I cosmetici comprendono tutte le preparazioni adoperate per la cura del corpo (viso, mani, capelli, unghie) per mantenere in rilievo la bellezza, ovvero per procurare a chi fa uso di essi una bellezza artificiale.
Poiché in Oriente crescevano la maggior parte
degli ingredienti vegetali e minerali adoperati per scopo di toletta e per uso igenico, l’uso di questi prodotti era molto diffuso. Egiziani, Fenici, Medi
Ebrei facevano grande uso dei profumi d’Arabia e della Palestina orientale. Per
quanto riguarda l’uso che ne facevano gli Ebrei ci sono testimonianze nella
Bibbia. Gesù fu cosparso d'olio profumato sul capo e sui piedi.
Non conoscendo il sapore gli
antichi come detersivo usavano il nitrum (creta finissima) o la farina di fave.
A Roma le signore e i giovani eleganti si lavavano con il latte d’asina che
rendeva la pelle morbida e bianca. Dopo il bagno si spalmavano il corpo con olio
ritenendo che ciò giovasse alla salute e proteggesse dalle infreddature.
Per capire l’odore dell’olio si usavano ingredienti di rosa, di gelsomino, di
nardo ecc.
L’uso di questi ingredienti era abbondante e avveniva dopo il bagno e durante i
banchetti. Gli unguenti si trovavano in commercio liquidi (olea) e solidi (odores).

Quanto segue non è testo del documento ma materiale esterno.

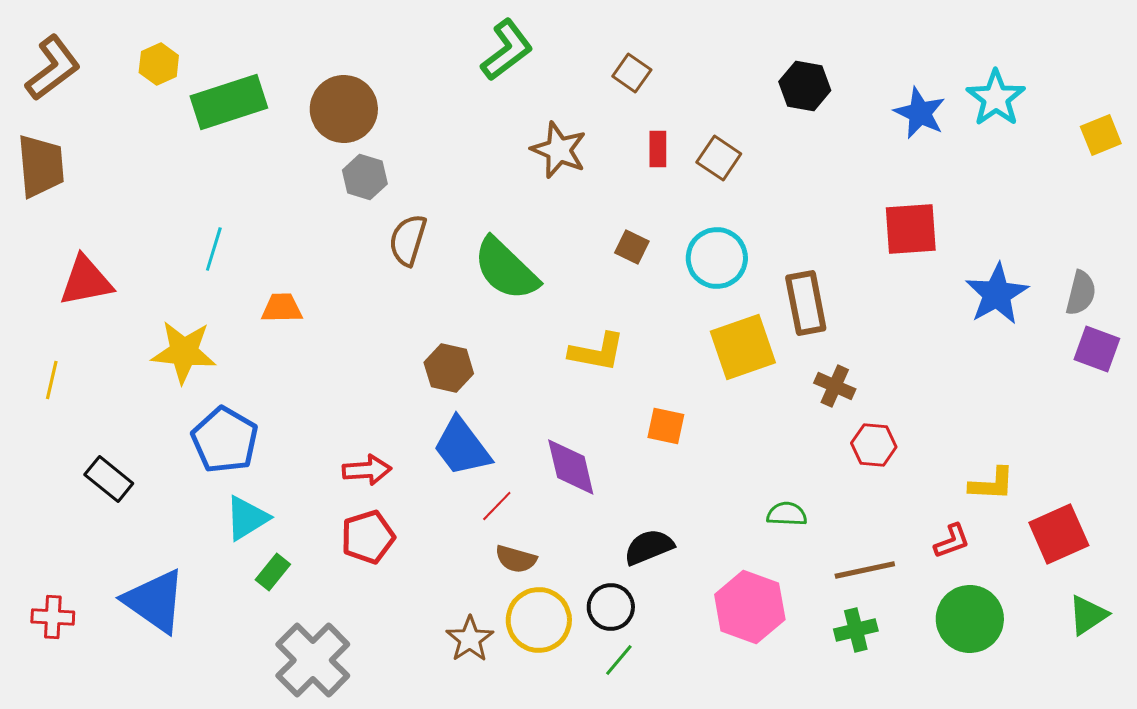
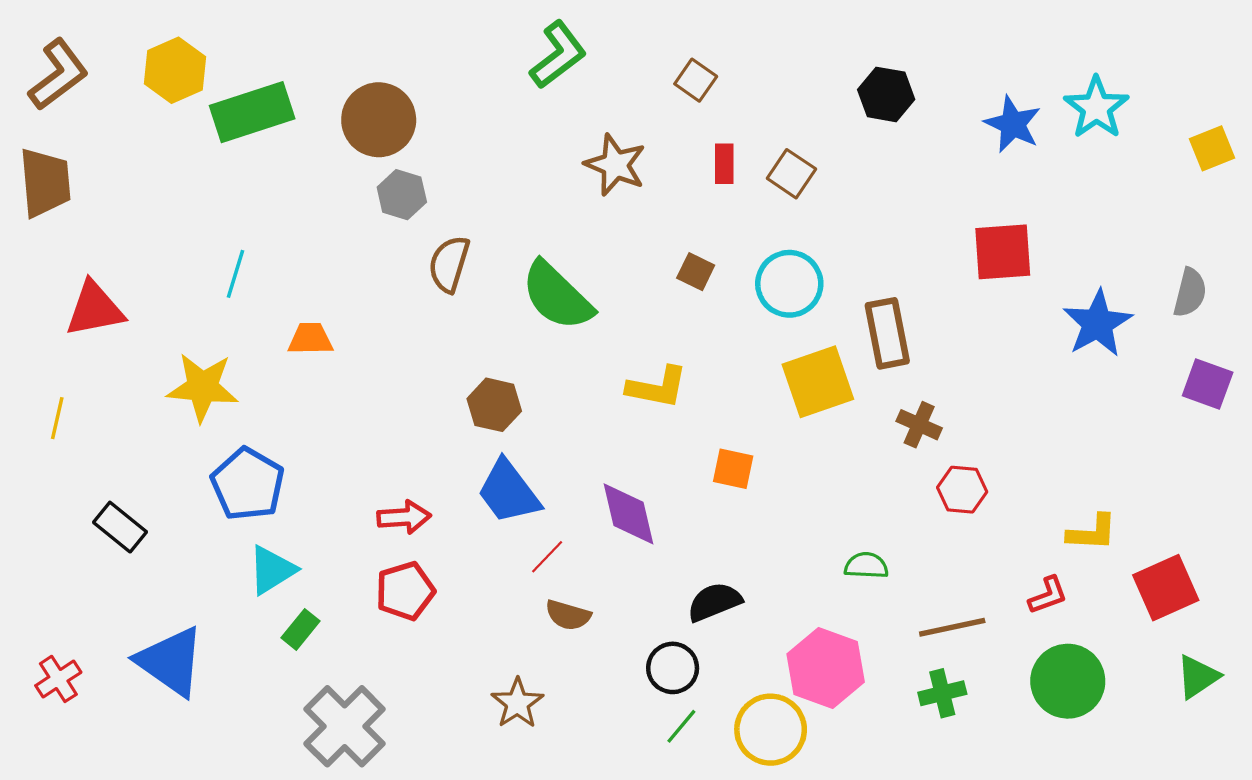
yellow hexagon: (159, 64) -> (175, 70), size x1.4
gray semicircle: (1081, 293) -> (1190, 293), moved
red cross: (53, 617) -> (58, 679), turned -36
yellow circle: (539, 620) -> (771, 730), moved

Uomini e donne usavano tinture per coprire i capelli bianchi. A Roma, le brune
diventavano bionde usando saponi ( sapo, spuma batata, pila mattaeae), che
coloravano di un bel colore rossa acceso. Per liberarsi dei peli e rendere la
pelle liscia si servivno di parte a base di olio, pesce, resina. Per nascondere
bruciature e abrasioni si applicavano una pasta rosea ( splenia) . Tale pasta
era usata anche dagli schiavi diventati liberi per nascondere i marchi mentre i
nobili si facevano i nei. Fra i belletti femminili particolarmente usato era il
nero per le ciglia e sopracciglie e il rossetto per dare colore alla pelle. La
cerussa, belletto più usato a base di biacca dava freschezza e candore alle
guance.
Nemmeno il Medioevo ignorava i cosmetici. Le donne sassoni usavano il rossetto e gli uomini si lucidavano i capelli con l’unguento di burro acido. La letteratura religiosa e la satira letteraria non approva questa vanità femminile. C’era però anche chi dava consigli e ricette che riguardavano viso, capelli, braccia e mani. Per annerire ciglia e sopracciglia si adoperava il nerofumo, il minio e lo zafferano per i rossetti per le labbra e la gola, la salvia per i denti; per mantenere bella la carnagione c’er la biacc, il borace, l’allume unito a mandorle e fave, limone, aceto e chiaro d’uovo. Nel Rinascimento per la bellezza del corpo c’è una vera mania. L’Italia è il centro dell’eleganza e si ritrovano sistemi simili ad alcuni modernissimi quali l’applicazione di carne crude o di maschere astringenti sul viso e il sublimatoire, apparecchio per esporre il viso a vapori di mercurio. Nel ‘600 le mode e i cosmetici vengono dalla Francia e dalla Spagna. A Parigi inizia l’uso di incipriarsi la testa che si diffonde poi in tutta l’Europa. L’operazione del trucco richiedeva almeno un’ora e veniva fatta anche di sera. Dopo aver preparato il viso con poca acqua, spirito profumato, pasta di mandorle e grasso di montone, si segnavano di nero ciglia e sopracciglia, quindi si spalmava col pennello il rosso liquido sul viso, sulla pelle, sulle mani, nel palmo e fra un dito e l’altro. In Italia il centro dell’epoca era Venezia. Qui più che altrove si compravano la polvere di Cipro delle Fiandre e i barattoli di Francia. La satira cominciò a colpire il ridicolo in Inghilterra nonostante la regina avesse accettato quegli artifizi, un decreto del Parlamento annullava il matrimonio di chi ci fosse arrivata con l’aiuto di capelli tinti, tacchi alti, belletti. Ci fu poi una vera e propria crociata contro il lusso. Dopo tale reazione la moda riappare con l’eleganza di madame Taillieu e con Giuseppina Bonaparte. Si abolisce il rosso ma rimase la cipria e le creme che davano pallore sentimentale. Alla fine del secolo scorso l’uso dei cosmetici si è esteso enormemente nei paesi civili, nei paesi meno civili, la produzione e l’uso è più arretrato.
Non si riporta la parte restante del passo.